# [Assignment]
Every line from the one with "Describe the element at coordinates (680, 2438)" to the one with "This screenshot has", including those two, is to be copied exactly; all other lines of the entries below are left out.

# [Given entries]
▬▬▬

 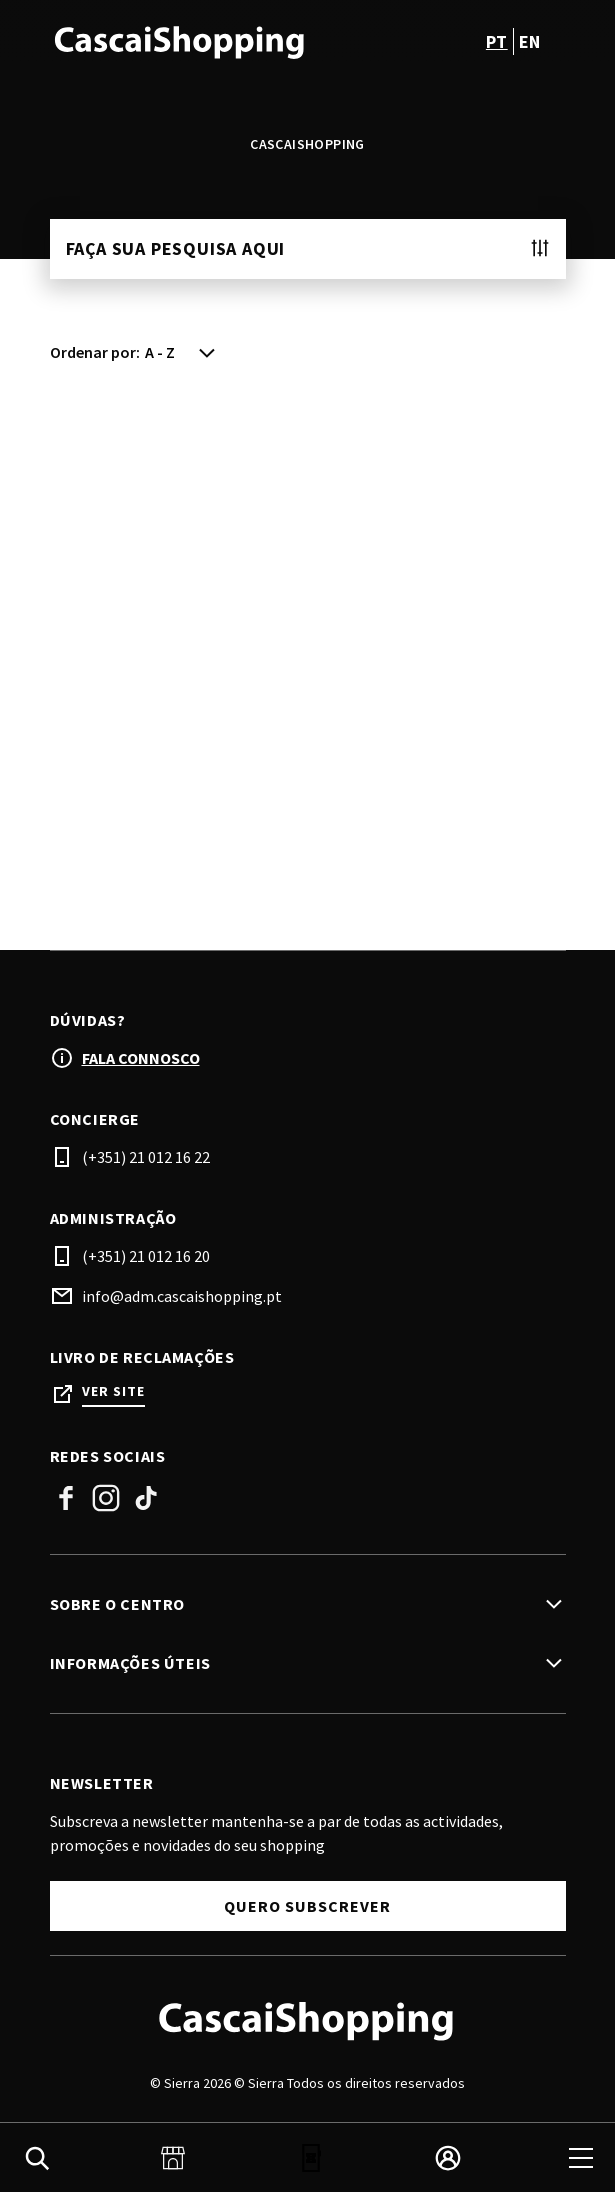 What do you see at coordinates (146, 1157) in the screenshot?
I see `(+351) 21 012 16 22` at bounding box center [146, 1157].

▬▬▬

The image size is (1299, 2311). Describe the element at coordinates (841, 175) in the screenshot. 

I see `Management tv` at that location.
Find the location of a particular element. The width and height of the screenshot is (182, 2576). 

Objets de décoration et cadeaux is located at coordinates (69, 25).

▬▬▬

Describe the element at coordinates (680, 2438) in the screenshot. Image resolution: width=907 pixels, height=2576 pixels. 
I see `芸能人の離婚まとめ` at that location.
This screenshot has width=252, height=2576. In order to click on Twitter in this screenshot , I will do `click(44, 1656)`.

▬▬▬

# [Written answer]
Describe the element at coordinates (680, 2438) in the screenshot. Image resolution: width=907 pixels, height=2576 pixels. 
I see `芸能人の離婚まとめ` at that location.
This screenshot has width=252, height=2576. In order to click on Twitter in this screenshot , I will do `click(44, 1656)`.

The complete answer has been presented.